In realtà non sappiamo se Omar Mateen fosse davvero legato all’Isis o ad altri gruppi fondamentalisti. Può darsi, per carità, ma non lo sappiamo.

E allora perché già si traggono conclusioni così affrettate? Semplice, sin troppo semplice: le vittime dell’attentato sono gay e si trovavano in un locale per gay. Un musulmano che uccide decine di omosessuali manda in tilt le semplici equazioni di una certa opinione pubblica di destra, mette in crisi le granitiche certezze di chi ragiona per compartimenti stagni. Ammettere che la matrice sia  omofobica prima ancora che terroristica, come è evidente, vorrebbe dire ammettere che l’omofobia uccide, che di omofobia si muore, e che quindi una legge contro l’omofobia forse non è così inutile come ci è stato raccontato fino a ieri, persino in Occidente, persino in Italia.

Il corto circuito innescato dalla strage di Orlando è molto più grave di quanto si possa credere, perché pur dietro parole di condanna e di solidarietà, si cela malamente una lunga serie di distinguo, di classifiche pelose di motivazioni in ordine di convenienza (prima diciamo che era musulmano, e quindi probabilmente affiliato all’Isis, poi tutto il resto). È il solito meccanismo pavloviano di chi è abituato a seminare odio, a incasellare le vicende di questo mondo balordo in moduli di indignazione prestampati che non mettano in discussione i discorsetti da talk show, le contrapposizioni muscolari, le genuflessioni di fronte a questa o quella religione.

Il dibattito politico, in Italia come negli Stati Uniti, sta banalizzando una tragedia immane e avvelena gli animi di chi non ce la fa più a piangere decine di morti causate solo dall’orientamento sessuale. Perché di omofobia stiamo parlando, checché ne dicano gli opinion leader di destra, i “minimizzatori” di professione, i benaltristi che chiedono addirittura che il prossimo Gay Pride rifletta “sull’islamismo radicale”, creando collegamenti astrusi privi di senso. Come se nei Pride in giro per il mondo non si faccia altro che inneggiare ad al-Baghdadi o alla teocrazia iraniana. Sono le misere beghe di cortile che inquinano un dibattito che deve essere più ampio, più alto.

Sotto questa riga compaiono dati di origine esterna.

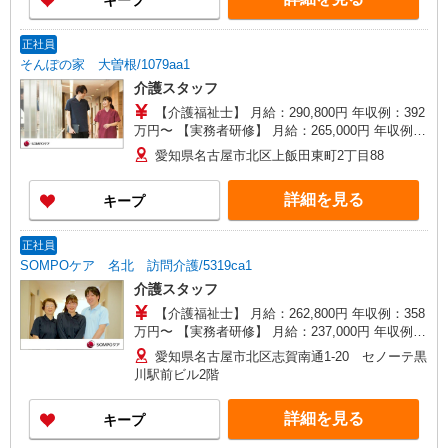
キープ
正社員
そんぽの家 大曽根/1079aa1
介護スタッフ
【介護福祉士】 月給：290,800円 年収例：392
万円〜 【実務者研修】 月給：265,000円 年収例：
360万円〜 【初任者研修・無資格】 月給：
愛知県名古屋市北区上飯田東町2丁目88
249,300円 年収例：337万円〜 ※職務手当、働き
がい向上手当、日祝手当（月平均2回分）、夜勤手
詳細を見る
キープ
当（月平均5回分）等、毎月平均的に支払われる手
当を含みます。 ※介護福祉士のみ、特別職務手当
も含む ◎残業時は別途時間外手当支給（超過1
正社員
分〜） ◎賞与 基本給2.08ヶ月分/年支給
SOMPOケア 名北 訪問介護/5319ca1
介護スタッフ
【介護福祉士】 月給：262,800円 年収例：358
万円〜 【実務者研修】 月給：237,000円 年収例：
325万円〜 【初任者研修】 月給：221,300円 年収
愛知県名古屋市北区志賀南通1-20 セノーテ黒
例：304万円〜 ※職務手当、働きがい向上手当、
川駅前ビル2階
日祝手当（月平均2回分）等、毎月平均的に支払わ
れる手当を含みます。 ※介護福祉士のみ、特別職
詳細を見る
キープ
務手当も含む ■夜勤手当別途支給：5,000円/回 ◎
残業時は別途時間外手当支給（超過1分〜） ◎賞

Rispondere all’odio omofobo alimentando l’odio islamofobo: è questa la risposta? È questa la ricetta che proponete per uscire dalla spirale di violenza e di intolleranza?

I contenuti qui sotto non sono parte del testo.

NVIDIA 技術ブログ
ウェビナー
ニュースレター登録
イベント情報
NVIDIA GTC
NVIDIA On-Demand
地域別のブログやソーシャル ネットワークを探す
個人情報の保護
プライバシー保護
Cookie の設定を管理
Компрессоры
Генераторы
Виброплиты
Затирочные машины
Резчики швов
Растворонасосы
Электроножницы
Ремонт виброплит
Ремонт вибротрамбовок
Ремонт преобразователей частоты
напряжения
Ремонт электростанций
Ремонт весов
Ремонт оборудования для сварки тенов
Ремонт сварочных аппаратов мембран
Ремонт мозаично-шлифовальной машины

La comunità Lgbt, che da troppo tempo viene isolata, emarginata, derisa e strumentalizzata (nonostante le fandonie sulla fantomatica lobby che tutto può), deve chiamarsi fuori da queste bassezze ideologiche. Deve pretendere che venga ammessa la matrice omofoba della strage di Orlando e dopo, solo dopo, preoccuparsi della fede religiosa dell’assassino. Perché è vero che non possiamo e non vogliamo paragonare una strage ai discorsi omofobi di tanti esponenti politici e religiosi non certo musulmani, ma non possiamo e non vogliamo sottovalutare la loro ricaduta sociale e culturale.

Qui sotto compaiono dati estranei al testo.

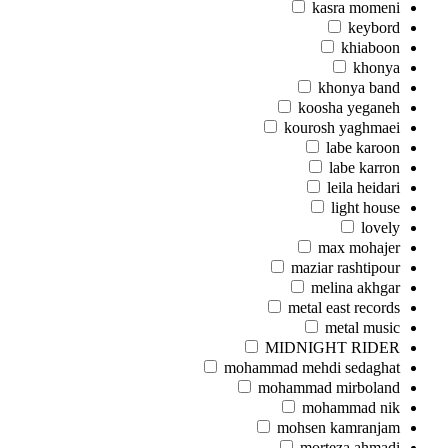
kasra momeni
keybord
khiaboon
khonya
khonya band
koosha yeganeh
kourosh yaghmaei
labe karoon
labe karron
leila heidari
light house
lovely
max mohajer
maziar rashtipour
melina akhgar
metal east records
metal music
MIDNIGHT RIDER
mohammad mehdi sedaghat
mohammad mirboland
mohammad nik
mohsen kamranjam
morteza ahmadi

Leggere la solidarietà alla comunità Lgbt da parte di Mario Adinolfi, che solo poche settimane fa chiedeva di imbracciare i fucili dopo l’approvazione della legge sulle unioni civili, offende terribilmente la dignità di chi si trova incredibilmente a dover lottare per affermare il proprio diritto di esistere. Non è più tempo di preghiere, solidarietà pelosa, strumentalizzazioni. Vogliamo i fatti, anche in Italia. Vogliamo una legge contro l’omofobia che difenda milioni di persone dall’ignoranza, dall’intolleranza, dall’odio e soprattutto da chi questo odio lo semina. Politici, fenomeni da baraccone alla ricerca di visibilità, leoni da tastiera, giornalistucoli intrisi di ideologie: tutti complici del clima avvelenato che circonda la comunità Lgbt. Una comunità assediata che deve mettere fine anche alle divisioni interne, a cominciare dalle assurde polemiche sull’utilità o meno del Gay Pride. I cinquanta morti di Orlando sono la risposta: i Pride servono eccome, anche in Occidente, perché la battaglia per l’uguaglianza non è affatto vinta. E non è necessario piangere i morti di Orlando per capirlo. Basta fare un giro sui social network o, peggio ancora, nei palazzi della politica. Anche in Italia.